Task goal
Go through the listing below and retype exactly the lines starting at the one with "limits output power" and ending at the one with "ed #62-best tests", skipping pictures.

####################

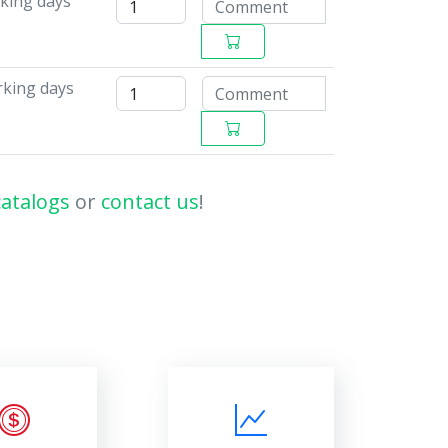
rking days
rking days
catalogs
or
contact us
!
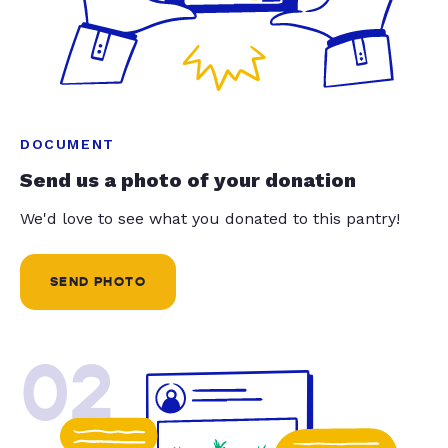
DOCUMENT
Send us a photo of your donation
We'd love to see what you donated to this pantry!
SEND PHOTO
02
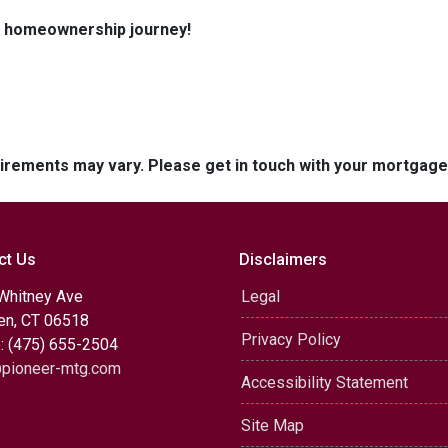
ur homeownership journey!
quirements may vary. Please get in touch with your mortgag
ct Us
Disclaimers
Whitney Ave
Legal
n, CT 06518
Privacy Policy
: (475) 655-2504
pioneer-mtg.com
Accessibility Statement
Site Map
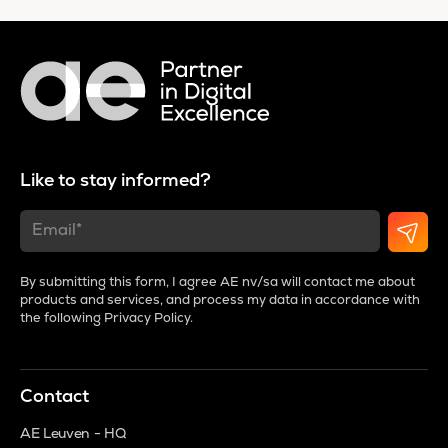
Like to stay informed?
By submitting this form, I agree AE nv/sa will contact me about
products and services, and process my data in accordance with
the following
Privacy Policy
.
Contact
AE Leuven - HQ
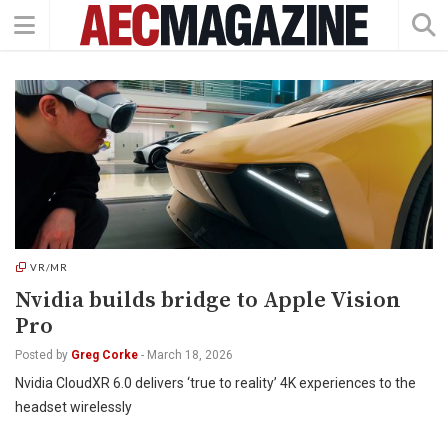
VR/MR
Nvidia builds bridge to Apple Vision
Pro
Posted by
Greg Corke
-
March 18, 2026
Nvidia CloudXR 6.0 delivers ‘true to reality’ 4K experiences to the
headset wirelessly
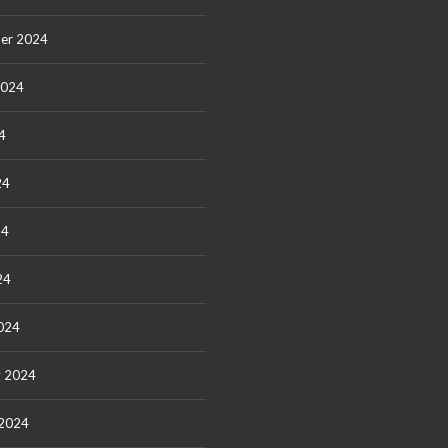
er 2024
2024
4
24
24
24
024
y 2024
 2024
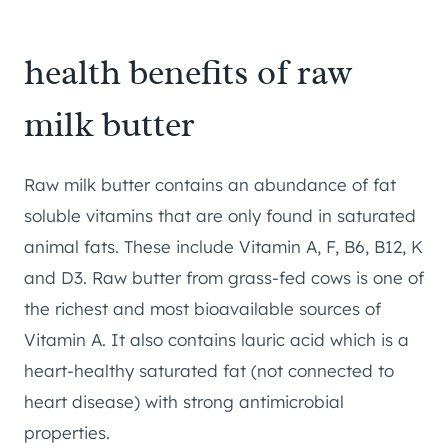
health benefits of raw
milk butter
Raw milk butter contains an abundance of fat
soluble vitamins that are only found in saturated
animal fats. These include Vitamin A, F, B6, B12, K
and D3. Raw butter from grass-fed cows is one of
the richest and most bioavailable sources of
Vitamin A. It also contains lauric acid which is a
heart-healthy saturated fat (not connected to
heart disease) with strong antimicrobial
properties.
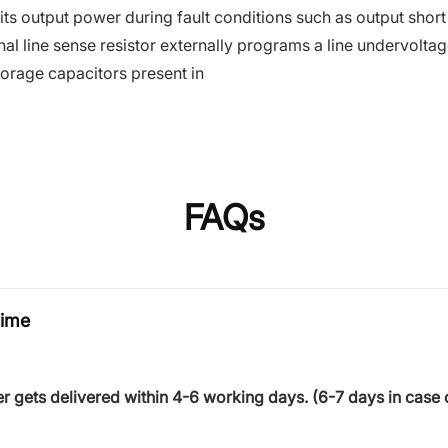
limits output power during fault conditions such as output sho
al line sense resistor externally programs a line undervolt
torage capacitors present in
FAQs
time
r gets delivered within
4-6 working days
. (6-7 days in case 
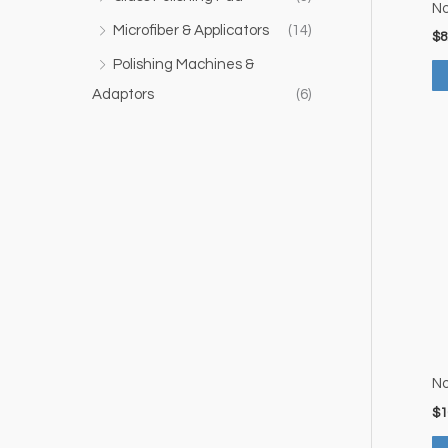
No
Microfiber & Applicators
(14)
$
8
Polishing Machines &
Adaptors
(6)
No
$
1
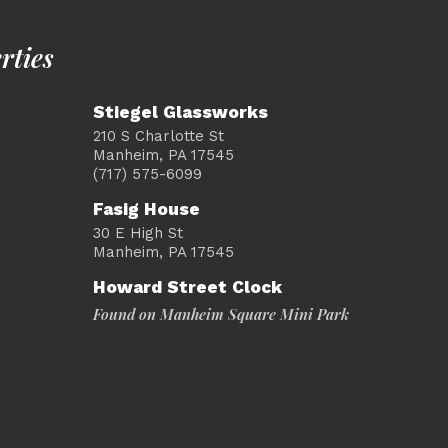
rties
Stiegel Glassworks
210 S Charlotte St
Manheim, PA 17545
(717) 575-6099
Fasig House
30 E High St
Manheim, PA 17545
Howard Street Clock
Found on Manheim Square Mini Park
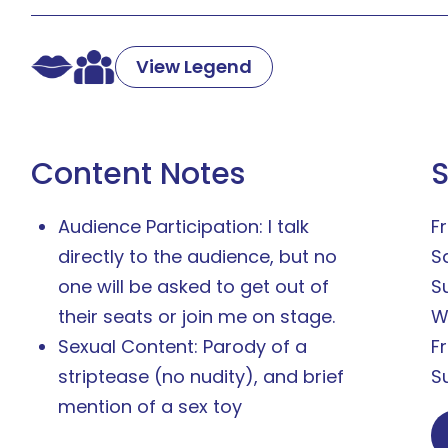
View Legend
Content Notes
Audience Participation: I talk
Fr
directly to the audience, but no
S
one will be asked to get out of
S
their seats or join me on stage.
W
Sexual Content: Parody of a
F
striptease (no nudity), and brief
S
mention of a sex toy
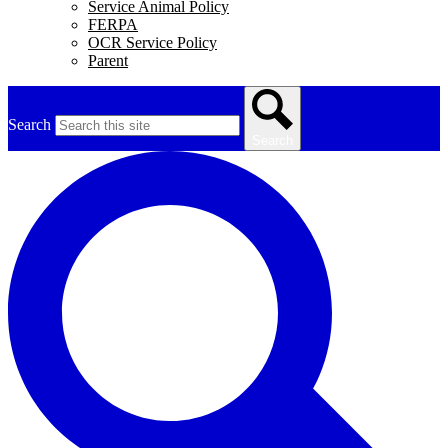
Service Animal Policy
FERPA
OCR Service Policy
Parent
Search
Search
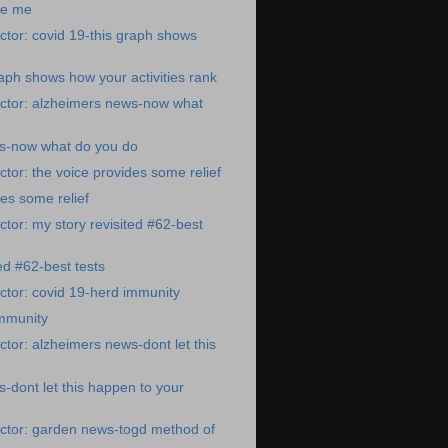
re me
tor: covid 19-this graph shows
raph shows how your activities rank
ctor: alzheimers news-now what
s-now what do you do
tor: the voice provides some relief
des some relief
tor: my story revisited #62-best
ed #62-best tests
tor: covid 19-herd immunity
immunity
tor: alzheimers news-dont let this
-dont let this happen to your
ctor: garden news-togd method of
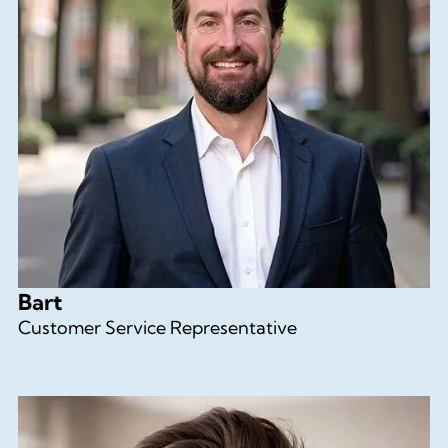
Bart
Customer Service Representative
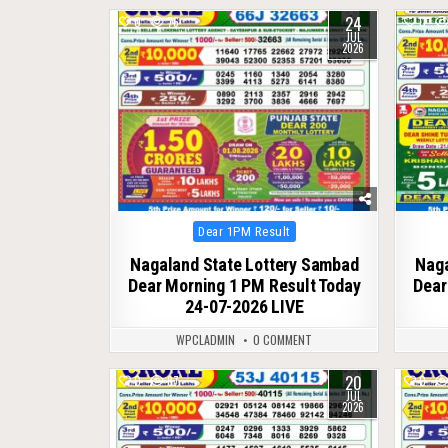
24
0
76
0
JUL
2026
Posted
Dear 1PM Result
in
Nagaland State Lottery Sambad
Naga
Dear Morning 1 PM Result Today
Dear
24-07-2026 LIVE
WPCLADMIN
0 COMMENT
20
0
87
0
JUL
2026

####################

Output of the task
limits output power during fault conditions such as output sho
al line sense resistor externally programs a line undervolt
torage capacitors present in
FAQs
time
r gets delivered within
4-6 working days
. (6-7 days in case 
No
Microfiber & Applicators
(14)
$
8
Polishing Machines &
Adaptors
(6)
No
$
1
rties
Stiegel Glassworks
210 S Charlotte St
Manheim, PA 17545
(717) 575-6099
Fasig House
30 E High St
Manheim, PA 17545
Howard Street Clock
Found on Manheim Square Mini Park
View Legend
Content Notes
Audience Participation: I talk
Fr
directly to the audience, but no
S
one will be asked to get out of
S
their seats or join me on stage.
W
Sexual Content: Parody of a
F
striptease (no nudity), and brief
S
mention of a sex toy
Service Animal Policy
FERPA
OCR Service Policy
Parent
Search
Search
re me
tor: covid 19-this graph shows
raph shows how your activities rank
ctor: alzheimers news-now what
s-now what do you do
tor: the voice provides some relief
des some relief
tor: my story revisited #62-best
ed #62-best tests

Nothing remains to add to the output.